Glad to see I am not the only one who took photos of the Blue Onion dishware (porcelain?). I kept thinking about the creeping thyme while looking around my garden. I liked that as a ground cover. Like a few of the other folks commenting, I found 600 containers overwhelming, but loved the cobalt blue!
I liked the blue containers also. One of my favorite colors.
Ooh, what a gorgeous garden!
The photos are wonderful, even when taken in the harsh midday sun. It’s lovely to imagine how the garden looks early in the morning or in the sunset.
This post gives so much inspiration. About plants, of course, but about other things too: for example the blue pots and cushions fit so well to this garden.
Thank you for sharing!
The sun did make the photography more challenging for Judy. The blue pots were cool.

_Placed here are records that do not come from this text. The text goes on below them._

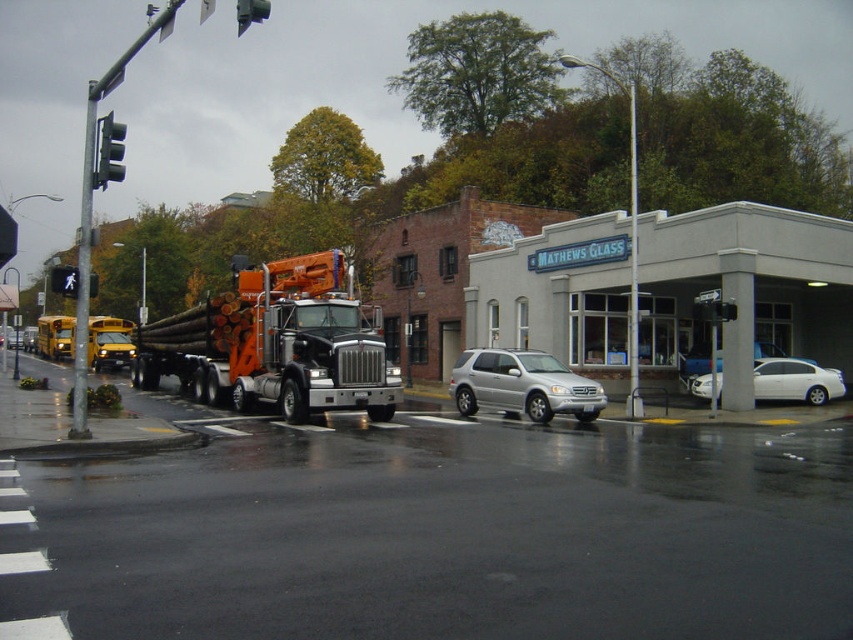 Question: Does silver metallic suv at center appear over black glass traffic light at upper left?

Choices:
 (A) yes
 (B) no

Answer: (B)

Question: Estimate the real-world distances between objects in this image. Which object is closer to the black plastic traffic light at upper center?

Choices:
 (A) black plastic traffic light at upper left
 (B) white matte sedan at lower right
 (C) black glass traffic light at upper left
 (D) orange metallic truck at center

Answer: (D)

Question: Which point is farther to the camera?

Choices:
 (A) black glass traffic light at upper left
 (B) white matte sedan at lower right
 (C) silver metallic suv at center
 (D) black plastic traffic light at upper center

Answer: (B)

Question: Which object is closer to the camera taking this photo?

Choices:
 (A) orange metallic truck at center
 (B) black plastic traffic light at upper center
 (C) black plastic traffic light at upper left

Answer: (B)

Question: Does white matte sedan at lower right appear on the left side of black plastic traffic light at upper left?

Choices:
 (A) no
 (B) yes

Answer: (A)

Question: Can you confirm if black plastic traffic light at upper center is wider than black plastic traffic light at upper left?

Choices:
 (A) no
 (B) yes

Answer: (A) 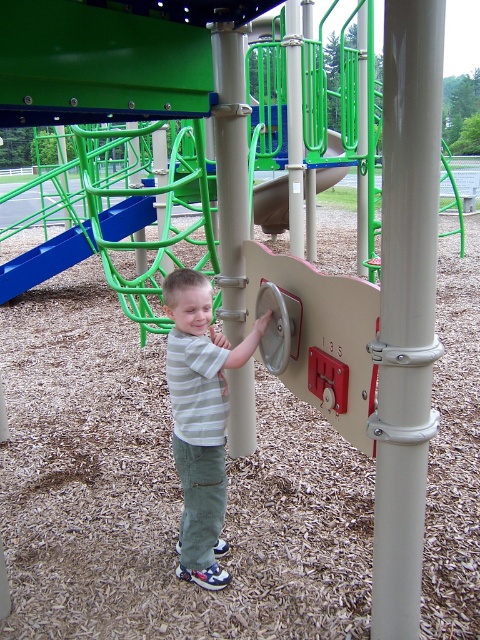 You are standing at the playground and want to place a new bench between the two points, point (420, 65) and point (197, 385). Which point should the bench be closer to if you want it to be nearer to the slide?

The bench should be placed closer to point (197, 385) because it is farther from the viewer, and the slide is likely located in the background. Since point (420, 65) is closer to the viewer, placing the bench near point (197, 385) would position it nearer to the slide in the background.

You are a parent trying to take a photo of your child playing. You notice the striped cotton shirt at center and the smooth beige pole at center in the background. To ensure the shirt is visible clearly in the photo, should you adjust your camera angle so the shirt is closer to the front or the back compared to the pole?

That’s an amazing garden and it looks so much bigger than 0.3 acres. I love a garden that’s packed full (and beyond). The borders are full and lush despite the lower rainfall. It looks like you caught it on a hot day too. I’ve no idea how they keep all the pots watered either, if most of them are succulents then that does bring the workload down.
I don’t think most were succulents, but some were. I also like a garden that’s crammed full of plants. Overflowing is even better.
Very smart to sink those beds to maximize rainfall. I love that rose bower. I could sit under that all day.
I love the photos; especially, the idea of the planters going up the stairs. Do you mind if I steal the idea for my future brother-in-law?
Not at all! (Though it’s not my garden, but I’m sure the owners wouldn’t mind either).